Mi escale ardiente en el hotel del aeropuerto

Estaba en la sala de embarque, Madrid-Barcelona retrasado dos horas. Olor a café quemado del bar, anuncios de vuelos resonando: ‘Última llamada para París…’. Me aburría, sentada con las piernas cruzadas, falda corta subiendo un poco. Nada debajo, como siempre en viajes. Mi coño depilado al completo, liso, sintiendo el aire acondicionado rozándome.

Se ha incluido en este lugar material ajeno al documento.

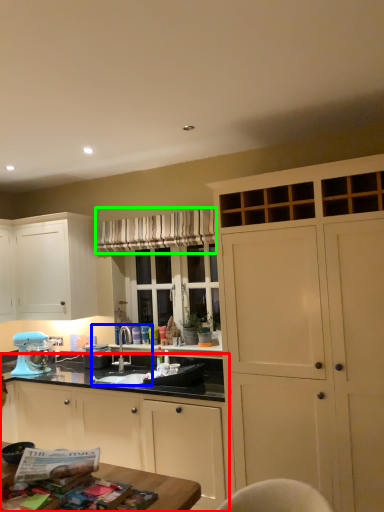 Question: Estimate the real-world distances between objects in this image. Which object is farther from cabinetry (highlighted by a red box), sink (highlighted by a blue box) or curtain (highlighted by a green box)?

Choices:
 (A) sink
 (B) curtain

Answer: (B) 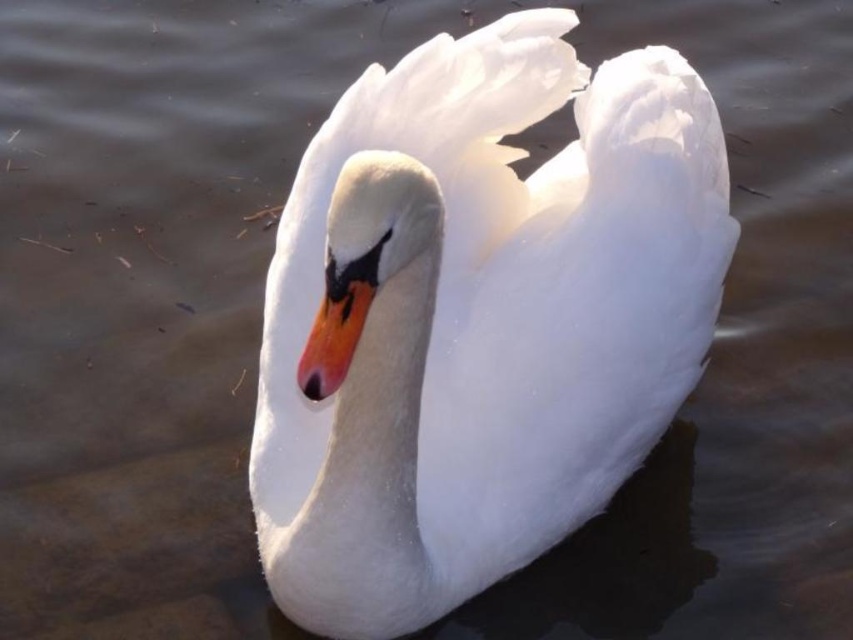 Between white glossy swan at center and orange glossy beak at center, which one appears on the left side from the viewer's perspective?

orange glossy beak at center is more to the left.

What do you see at coordinates (482, 317) in the screenshot? I see `white glossy swan at center` at bounding box center [482, 317].

At what (x,y) coordinates should I click in order to perform the action: click on white glossy swan at center. Please return your answer as a coordinate pair (x, y). Looking at the image, I should click on (482, 317). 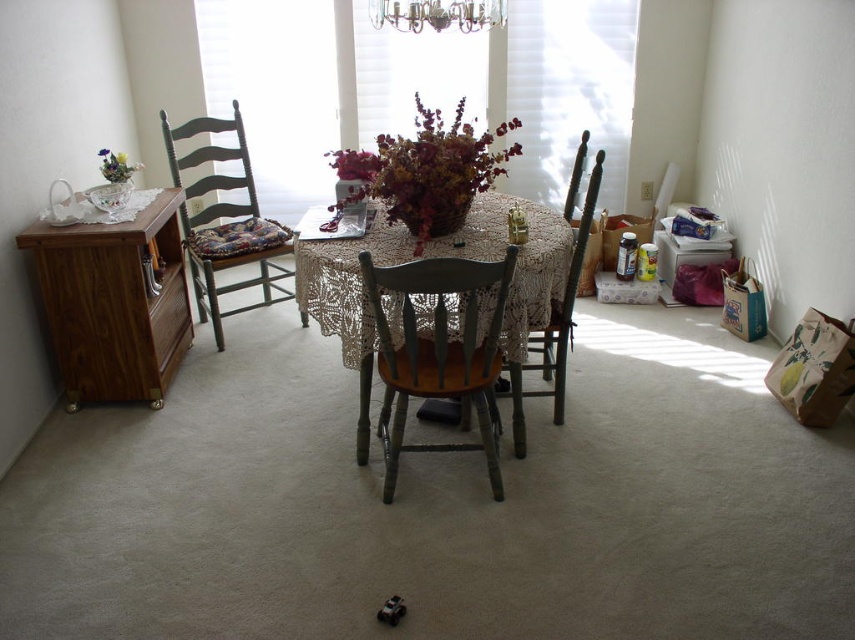 You are sitting at the round table in the dining area and want to move to the wooden chair at center. Which direction should you move relative to the wooden chair with cushion at left?

You should move to the right relative to the wooden chair with cushion at left to reach the wooden chair at center because the wooden chair with cushion at left is positioned to the left of the wooden chair at center.

You are standing at the center of the room and want to place a new vase on the brown wood cabinet at left. Based on its position, can you estimate how far it is from the center of the room?

The brown wood cabinet at left is positioned at coordinates point (115, 304), so it is located approximately 0.475 meters to the left and 0.135 meters forward from the center of the room.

Él apareció: alto, moreno, traje arrugado, maleta de mano. Nuestras miradas se cruzaron. Sonrisa. Se acercó al bar, pidió un gin-tonic. Yo pedí otro. ‘¿Retraso también?’, dijo con acento francés. ‘Sí, joder, qué putada’, respondí riendo. Charlamos: viajes, estrés, lo efímero de una escale. ‘Hay un hotel al lado, cinco minutos. ¿Café allí?’, propuso. Dudé un segundo. ‘Vale, ¿por qué no? Solo unas horas libres.’ Adrenalina subiendo. Anonimato total, sin mañana.

El cruce de miradas en la sala de embarque

Llegamos al hotel cutre, recepción desierta, olor a desinfectante. Habitación impersonal: sábanas blancas crujientes, clim frío erizándome la piel. Cerró la puerta. ‘Eres preciosa’, murmuró, besándome el cuello. Manos en mi falda, subiéndola. ‘Nada de bragas… puta madre’, jadeó. Le bajé el pantalón, polla dura saltando, depilada también, huevos lisos. ‘Me la has puesto tiesa en el bar’, dijo.

Nos tiramos en la cama. Le chupé la polla, lengua en el glande, tragándomela hasta la garganta. ‘Joder, qué boca’, gruñó, cogiéndome el pelo. Me volteó, cara en las sábanas. Lengua en mi coño, lamiendo labios, clítoris hinchado. ‘Estás chorreando, puta cachonda’. Dedos dentro, curvados, tocando punto G. Gemí fuerte, ‘¡Más, métemela entera!’. Me comió el culo, lengua girando en el ano, succionando. ‘Qué culito liso, delicioso’.

La follada intensa antes del amanecer

No aguanté. ‘Fóllame ya, hostia’. Condón puesto, me penetró de un empujón, polla gruesa abriéndome. Ritmo brutal, cama chirriando, piel contra piel sudorosa. ‘¡Más duro, rómpeme el coño!’, grité. Cambiamos: yo encima, cabalgando, tetas botando, uñas en su pecho. Él pellizcándome pezones, ‘Córrete, zorra’. Orgasmos explosivos, yo temblando, él llenando el condón.

Descanso corto, sudados, clim zumbando. Segunda ronda: perrito contra la ventana, luces del aeropuerto parpadeando. Me corrí dos veces más, él eyaculando en mi boca, tragando todo. ‘Eres una diosa del sexo’.

Amaneció. Anuncio en el móvil: vuelo en 45 minutos. Ducha rápida, agua caliente lavando fluidos. ‘Ha sido brutal’, dijo besándome. ‘Sin nombres, sin arrepentimientos’. Bajamos, café en recepción, olor a aeropuerto filtrándose. Nos separamos en la puerta: ‘Buen viaje’. Yo corrí a embarque, coño palpitando, sabor a polla en la lengua. Recuerdo grabado en mi equipaje de mano, listo para la próxima escale.